● AVAILABLE RECORDS:
════

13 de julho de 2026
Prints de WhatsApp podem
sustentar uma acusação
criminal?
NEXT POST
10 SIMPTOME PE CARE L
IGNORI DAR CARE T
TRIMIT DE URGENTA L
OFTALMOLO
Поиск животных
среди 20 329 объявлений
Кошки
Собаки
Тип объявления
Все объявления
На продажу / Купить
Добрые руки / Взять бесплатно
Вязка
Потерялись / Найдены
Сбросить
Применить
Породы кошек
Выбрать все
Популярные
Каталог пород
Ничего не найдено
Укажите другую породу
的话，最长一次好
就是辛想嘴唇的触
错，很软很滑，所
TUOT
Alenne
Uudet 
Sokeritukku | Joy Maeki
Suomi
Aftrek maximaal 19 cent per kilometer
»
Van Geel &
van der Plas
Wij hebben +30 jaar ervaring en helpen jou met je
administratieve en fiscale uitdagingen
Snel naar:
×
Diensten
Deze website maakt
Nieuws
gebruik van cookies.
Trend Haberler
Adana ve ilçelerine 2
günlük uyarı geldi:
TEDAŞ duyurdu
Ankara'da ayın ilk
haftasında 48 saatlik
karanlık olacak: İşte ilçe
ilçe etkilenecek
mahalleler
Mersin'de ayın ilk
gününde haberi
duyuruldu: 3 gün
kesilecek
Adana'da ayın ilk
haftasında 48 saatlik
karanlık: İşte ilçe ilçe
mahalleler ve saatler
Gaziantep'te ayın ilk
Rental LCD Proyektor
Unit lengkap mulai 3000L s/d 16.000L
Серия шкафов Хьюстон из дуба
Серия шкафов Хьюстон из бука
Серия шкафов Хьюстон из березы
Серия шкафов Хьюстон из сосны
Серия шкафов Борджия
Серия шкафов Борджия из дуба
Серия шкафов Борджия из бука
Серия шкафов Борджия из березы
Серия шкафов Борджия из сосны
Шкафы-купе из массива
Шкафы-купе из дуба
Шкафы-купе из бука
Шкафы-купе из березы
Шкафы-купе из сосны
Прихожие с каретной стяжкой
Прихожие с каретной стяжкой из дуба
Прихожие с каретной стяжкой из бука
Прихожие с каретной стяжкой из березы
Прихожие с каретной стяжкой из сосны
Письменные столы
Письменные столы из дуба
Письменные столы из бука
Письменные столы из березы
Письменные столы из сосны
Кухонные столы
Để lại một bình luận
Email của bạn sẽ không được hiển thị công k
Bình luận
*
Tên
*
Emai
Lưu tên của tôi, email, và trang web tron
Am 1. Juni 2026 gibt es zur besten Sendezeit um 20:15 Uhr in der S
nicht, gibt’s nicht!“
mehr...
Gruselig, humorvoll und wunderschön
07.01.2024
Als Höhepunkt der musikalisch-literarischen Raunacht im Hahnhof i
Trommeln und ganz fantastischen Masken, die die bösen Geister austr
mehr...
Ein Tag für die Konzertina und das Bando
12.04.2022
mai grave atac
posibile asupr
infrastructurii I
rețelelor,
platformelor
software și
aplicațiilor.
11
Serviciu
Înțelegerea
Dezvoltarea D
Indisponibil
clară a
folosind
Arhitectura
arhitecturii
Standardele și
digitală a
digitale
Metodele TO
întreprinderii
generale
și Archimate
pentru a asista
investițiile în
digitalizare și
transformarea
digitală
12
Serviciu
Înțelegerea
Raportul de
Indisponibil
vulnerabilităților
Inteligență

════

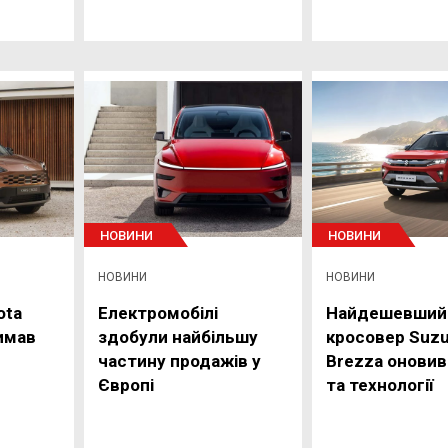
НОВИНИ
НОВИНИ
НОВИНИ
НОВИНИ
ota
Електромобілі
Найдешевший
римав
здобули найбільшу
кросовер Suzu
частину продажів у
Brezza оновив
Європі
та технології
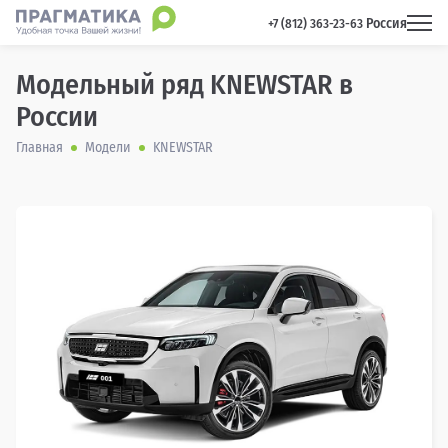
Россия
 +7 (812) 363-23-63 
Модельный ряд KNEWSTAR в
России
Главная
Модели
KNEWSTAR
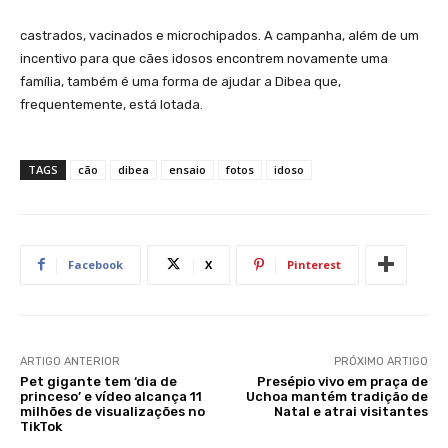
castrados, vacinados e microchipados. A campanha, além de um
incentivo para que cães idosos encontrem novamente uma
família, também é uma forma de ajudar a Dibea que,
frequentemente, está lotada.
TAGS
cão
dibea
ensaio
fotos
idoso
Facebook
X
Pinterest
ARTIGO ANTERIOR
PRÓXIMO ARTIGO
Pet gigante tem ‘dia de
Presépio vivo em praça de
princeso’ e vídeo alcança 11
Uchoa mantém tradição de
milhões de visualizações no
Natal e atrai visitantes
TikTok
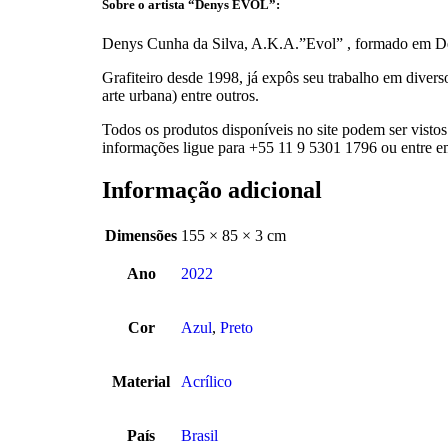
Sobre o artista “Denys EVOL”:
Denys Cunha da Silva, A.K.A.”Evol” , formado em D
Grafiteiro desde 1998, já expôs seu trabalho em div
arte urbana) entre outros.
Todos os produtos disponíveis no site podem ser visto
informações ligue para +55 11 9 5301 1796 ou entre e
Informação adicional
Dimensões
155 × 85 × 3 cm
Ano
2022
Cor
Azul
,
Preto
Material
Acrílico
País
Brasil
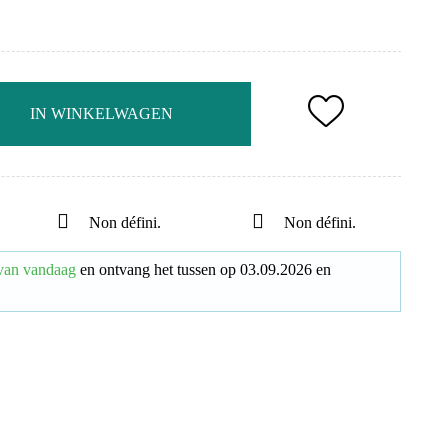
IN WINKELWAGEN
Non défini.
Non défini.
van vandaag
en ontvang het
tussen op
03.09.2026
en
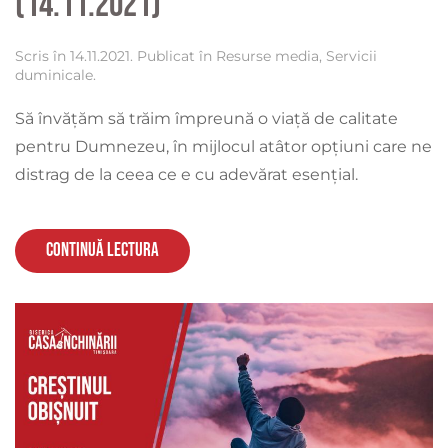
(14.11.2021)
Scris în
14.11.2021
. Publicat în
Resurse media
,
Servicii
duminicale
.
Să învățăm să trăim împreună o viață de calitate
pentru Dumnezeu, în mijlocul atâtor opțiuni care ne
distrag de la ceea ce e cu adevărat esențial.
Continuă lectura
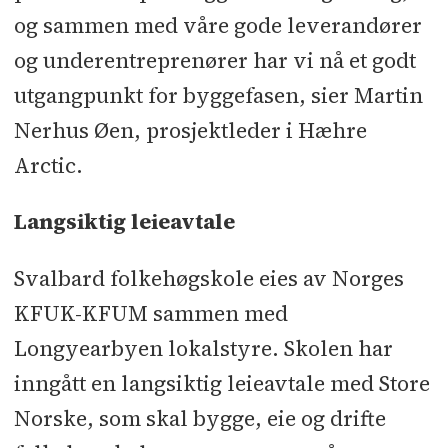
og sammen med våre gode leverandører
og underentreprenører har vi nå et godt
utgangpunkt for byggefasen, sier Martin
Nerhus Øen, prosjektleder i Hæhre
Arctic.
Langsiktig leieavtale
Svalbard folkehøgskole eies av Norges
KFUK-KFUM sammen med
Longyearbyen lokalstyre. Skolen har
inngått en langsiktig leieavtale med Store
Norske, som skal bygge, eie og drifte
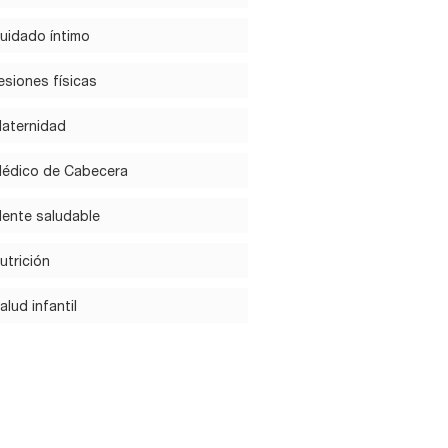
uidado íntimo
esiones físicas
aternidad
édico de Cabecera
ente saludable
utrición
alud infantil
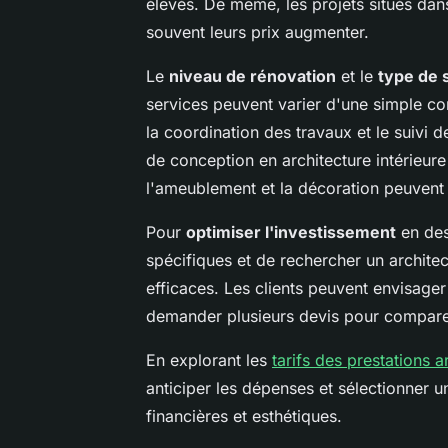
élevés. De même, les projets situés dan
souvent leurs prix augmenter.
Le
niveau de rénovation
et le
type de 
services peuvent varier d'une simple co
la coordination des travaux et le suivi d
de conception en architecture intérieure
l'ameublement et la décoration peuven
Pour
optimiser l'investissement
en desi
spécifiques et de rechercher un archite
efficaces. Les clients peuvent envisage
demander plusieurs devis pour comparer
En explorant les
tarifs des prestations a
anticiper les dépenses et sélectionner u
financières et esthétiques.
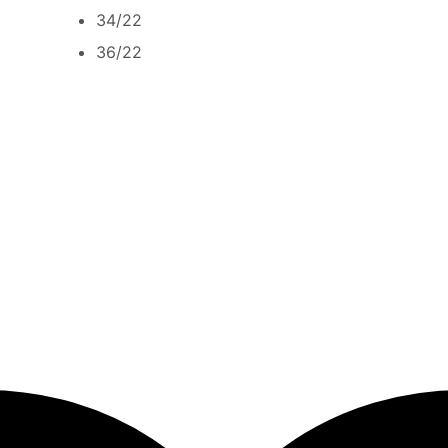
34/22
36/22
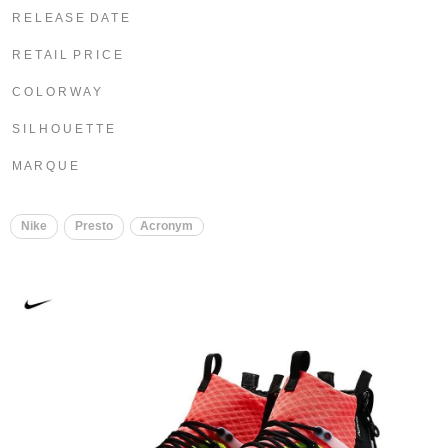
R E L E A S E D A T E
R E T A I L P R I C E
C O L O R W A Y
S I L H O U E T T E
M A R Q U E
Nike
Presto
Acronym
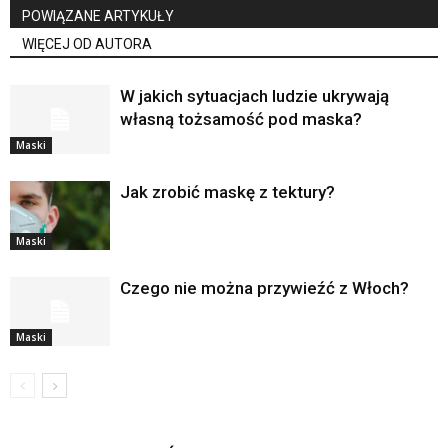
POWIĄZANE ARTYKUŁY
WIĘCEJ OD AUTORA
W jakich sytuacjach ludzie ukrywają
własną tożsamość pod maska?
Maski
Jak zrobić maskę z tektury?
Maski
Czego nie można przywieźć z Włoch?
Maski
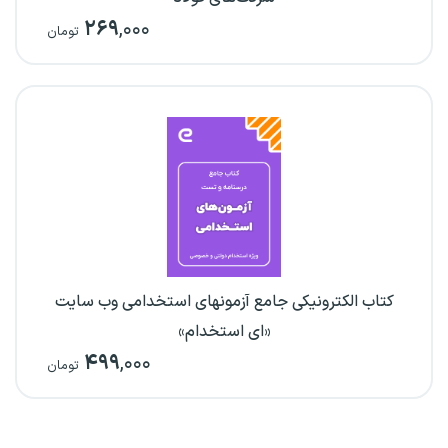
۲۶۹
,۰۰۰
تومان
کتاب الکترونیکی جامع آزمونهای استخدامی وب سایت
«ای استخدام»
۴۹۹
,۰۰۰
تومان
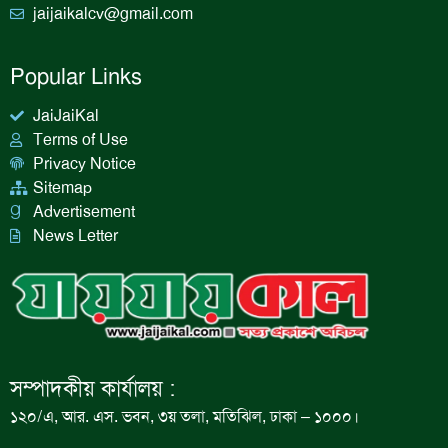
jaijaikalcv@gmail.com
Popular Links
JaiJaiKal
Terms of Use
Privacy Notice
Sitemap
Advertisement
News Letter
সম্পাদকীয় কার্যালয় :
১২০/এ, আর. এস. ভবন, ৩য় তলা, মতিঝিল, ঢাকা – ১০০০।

════

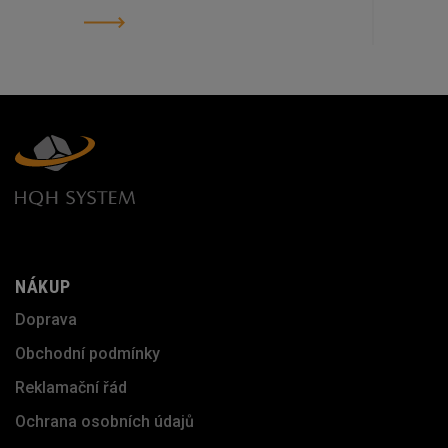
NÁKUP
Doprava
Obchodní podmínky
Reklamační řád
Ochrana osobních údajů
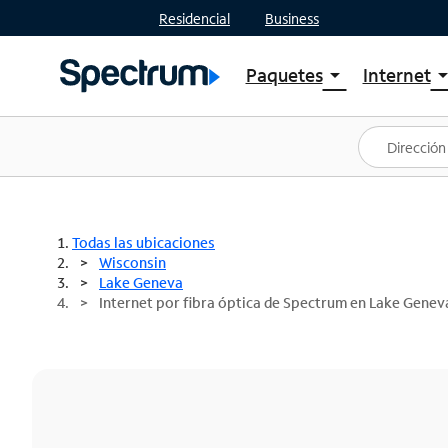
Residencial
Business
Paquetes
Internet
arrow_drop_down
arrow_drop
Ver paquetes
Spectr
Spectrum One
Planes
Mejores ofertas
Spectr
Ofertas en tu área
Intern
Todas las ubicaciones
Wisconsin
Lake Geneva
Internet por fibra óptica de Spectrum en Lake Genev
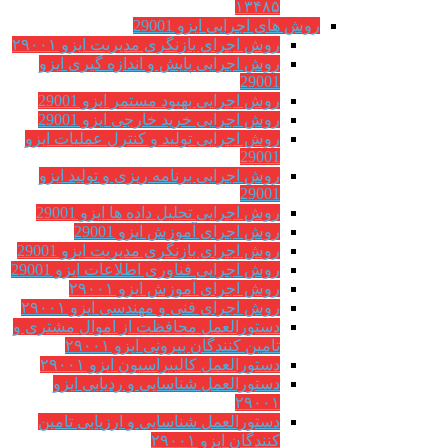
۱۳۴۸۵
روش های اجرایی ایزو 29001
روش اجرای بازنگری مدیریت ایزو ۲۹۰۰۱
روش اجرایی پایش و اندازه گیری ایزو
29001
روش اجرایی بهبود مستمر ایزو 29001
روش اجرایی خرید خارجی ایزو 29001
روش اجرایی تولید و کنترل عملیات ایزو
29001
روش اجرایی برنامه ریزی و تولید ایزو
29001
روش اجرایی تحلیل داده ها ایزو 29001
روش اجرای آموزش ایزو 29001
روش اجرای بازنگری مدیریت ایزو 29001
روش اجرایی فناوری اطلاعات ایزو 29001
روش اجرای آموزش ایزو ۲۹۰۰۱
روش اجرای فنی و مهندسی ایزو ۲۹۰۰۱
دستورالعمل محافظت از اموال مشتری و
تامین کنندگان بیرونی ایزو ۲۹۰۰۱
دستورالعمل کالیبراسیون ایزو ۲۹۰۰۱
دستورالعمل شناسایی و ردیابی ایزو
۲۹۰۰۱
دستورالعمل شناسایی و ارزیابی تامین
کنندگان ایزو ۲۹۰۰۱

════

Above are some records. Output exactly the lines from the one that contains "castrados, vacinados e" to the one that contains "l'ameublement et la décoration peuven", keeping both, and omit the pictures.

● RESULT OF THIS EXERCISE:
castrados, vacinados e microchipados. A campanha, além de um
incentivo para que cães idosos encontrem novamente uma
família, também é uma forma de ajudar a Dibea que,
frequentemente, está lotada.
TAGS
cão
dibea
ensaio
fotos
idoso
Facebook
X
Pinterest
ARTIGO ANTERIOR
PRÓXIMO ARTIGO
Pet gigante tem ‘dia de
Presépio vivo em praça de
princeso’ e vídeo alcança 11
Uchoa mantém tradição de
milhões de visualizações no
Natal e atrai visitantes
TikTok
Sobre o artista “Denys EVOL”:
Denys Cunha da Silva, A.K.A.”Evol” , formado em D
Grafiteiro desde 1998, já expôs seu trabalho em div
arte urbana) entre outros.
Todos os produtos disponíveis no site podem ser visto
informações ligue para +55 11 9 5301 1796 ou entre e
Informação adicional
Dimensões
155 × 85 × 3 cm
Ano
2022
Cor
Azul
,
Preto
Material
Acrílico
País
Brasil
IN WINKELWAGEN
Non défini.
Non défini.
van vandaag
en ontvang het
tussen op
03.09.2026
en
(14.11.2021)
Scris în
14.11.2021
. Publicat în
Resurse media
,
Servicii
duminicale
.
Să învățăm să trăim împreună o viață de calitate
pentru Dumnezeu, în mijlocul atâtor opțiuni care ne
distrag de la ceea ce e cu adevărat esențial.
Continuă lectura
og sammen med våre gode leverandører
og underentreprenører har vi nå et godt
utgangpunkt for byggefasen, sier Martin
Nerhus Øen, prosjektleder i Hæhre
Arctic.
Langsiktig leieavtale
Svalbard folkehøgskole eies av Norges
KFUK-KFUM sammen med
Longyearbyen lokalstyre. Skolen har
inngått en langsiktig leieavtale med Store
Norske, som skal bygge, eie og drifte
uidado íntimo
esiones físicas
aternidad
édico de Cabecera
ente saludable
utrición
alud infantil
élevés. De même, les projets situés dan
souvent leurs prix augmenter.
Le
niveau de rénovation
et le
type de 
services peuvent varier d'une simple co
la coordination des travaux et le suivi d
de conception en architecture intérieure
l'ameublement et la décoration peuven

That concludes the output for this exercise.